N.W.D. argues that, even if he made a terrorizing statement, he made it in the heat of the moment due to his own fear.  Contrary to N.W.D.'s contention, the circumstances do not suggest a high-pressure situation that would cause him fear.  N.W.D. argues that he reasonably felt threatened after being cornered in a dark parking lot by three older and bigger persons.  But the district court found that D.S. simply drove by and asked N.W.D. if he had a problem with him, because of N.W.D.'s former comment to "put a cap" in D.S.'s head.  The evidence did not suggest any threat from those in the pickup.

            N.W.D. further argues that even if he did say, "stick you right here," he did not threaten or terrorize D.S. due to the fact that D.S. was laughing during the entire incident.  "The effect of a terroristic threat is not an essential element of the offense * * *."  Sykes, 578 N.W.2d at 811.  The evidence is sufficient to permit the fact finder to reasonably find N.W.D. guilty of terroristic threats.

2.         "Whoever possesses, stores, or keeps a dangerous weapon * * * on school property is guilty of a felony * * *."  Minn. Stat. §  609.66, subd. 1d (a) (1998).  N.W.D. argues that, because no knife was ever recovered, the state failed to prove beyond a reasonable doubt that he possessed a knife.  Here, the district court's finding that N.W.D. possessed the knife on school property is supported by the witness's testimony.  D.S. testified that the knife N.W.D pointed had a four-inch blade.  C.I. said that N.W.D. stabbed or sliced with what looked like a knife in his hand.  T.C., who left the parking lot before the encounter, also testified that he noticed N.W.D. playing with a large knife that same night.

N.W.D. also argues that, because it is not designed as a weapon, a knife is not a dangerous weapon under the statute.  Whether an instrument is a dangerous weapon under the statute is a purely legal question subject to de novo review.  State v. Basting, 572 N.W.2d 281, 282 (Minn. 1997).

            A dangerous weapon is defined as

any firearm, whether loaded or unloaded, or any device designed as a weapon and capable of producing death or great bodily harm, * * * or other device or instrumentality that, in the manner it is used or intended to be used, is calculated or likely to produce death or great bodily harm * * * .

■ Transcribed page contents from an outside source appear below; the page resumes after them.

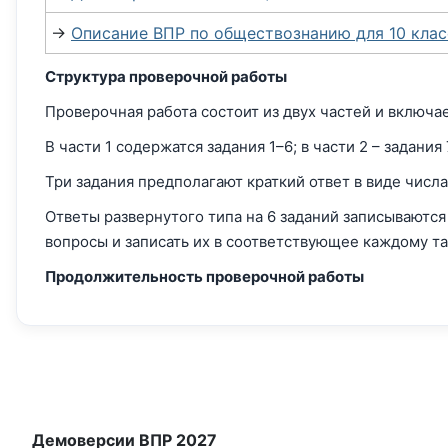
→
Описание ВПР по обществознанию для 10 клас
Структура проверочной работы
Проверочная работа состоит из двух частей и включае
В части 1 содержатся задания 1–6; в части 2 – задания 
Три задания предполагают краткий ответ в виде числ
Ответы развернутого типа на 6 заданий записываются
вопросы и записать их в соответствующее каждому та
Продолжительность проверочной работы
Демоверсии ВПР 2027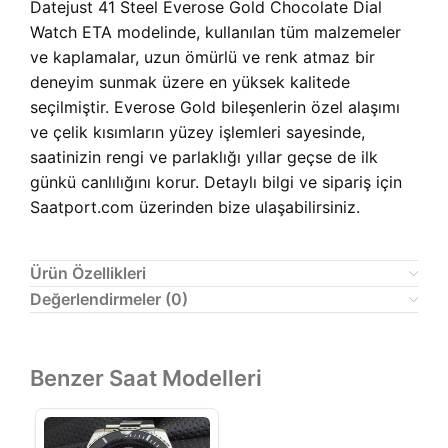
Datejust 41 Steel Everose Gold Chocolate Dial
Watch ETA modelinde, kullanılan tüm malzemeler
ve kaplamalar, uzun ömürlü ve renk atmaz bir
deneyim sunmak üzere en yüksek kalitede
seçilmiştir. Everose Gold bileşenlerin özel alaşımı
ve çelik kısımların yüzey işlemleri sayesinde,
saatinizin rengi ve parlaklığı yıllar geçse de ilk
günkü canlılığını korur. Detaylı bilgi ve sipariş için
Saatport.com üzerinden bize ulaşabilirsiniz.
Ürün Özellikleri
Değerlendirmeler (0)
Benzer Saat Modelleri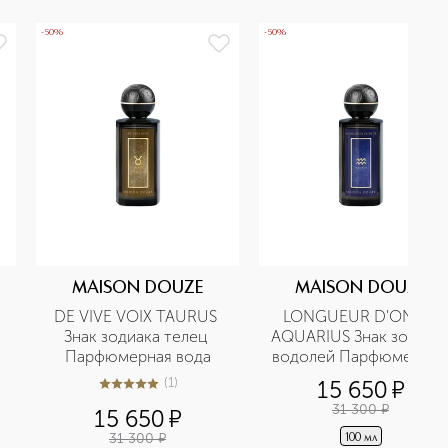
-50%
-50%
MAISON DOUZE
MAISON DOUZE
DE VIVE VOIX TAURUS 
LONGUEUR D'ONDE 
Знак зодиака телец 
AQUARIUS Знак зодиака
Парфюмерная вода
водолей Парфюмерная 
вода
(
1
)
15 650
¤
5
из
5
1
31 300
¤
15 650
¤
31 300
¤
100 мл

Minn. Stat. § 609.02, subd. 6 (1998) (emphasis added).  Thus, there are three categories of devices that satisfy the definition of dangerous weapons under the statute: (1) firearms; (2) devices designed as weapons and capable of producing great bodily harm or death; and (3) devices, which in the manner used or intended to be used, are calculated or likely to produce great bodily harm or death.  State v. Moss, 269 N.W.2d 732, 735 (Minn. 1978).  Ordinarily, in determining whether an object is a dangerous weapon, a court must examine not only the nature of the object itself but also the manner in which it was used.  See, e.g., State v. Patton, 414 N.W.2d 572, 574 (Minn. App. 1987) (stating that defendant brandished buck knife in such manner that jury could have found it was used as dangerous weapon); State v. Coauette, 601 N.W.2d 443, 447 (Minn. App. 1999) (observing that ordinary objects can be transformed into dangerous weapons and citing examples), review denied (Minn. Dec. 14, 1999). 

We do not address N.W.D.'s argument that the knife is not designed as a weapon.  As discussed in Moss, any device can be a dangerous weapon regardless of its intended design.  See Moss, 269 N.W.2d at 735-36.  Here, N.W.D. brandished the knife in such a manner that the district court could have found it was used as a dangerous weapon.  The evidence is sufficient to permit the fact finder to reasonably find N.W.D. guilty of possessing a dangerous weapon. 


            * Retired judge of the Minnesota Court of Appeals, serving by appointment pursuant to Minn. Const. art. VI, § 10.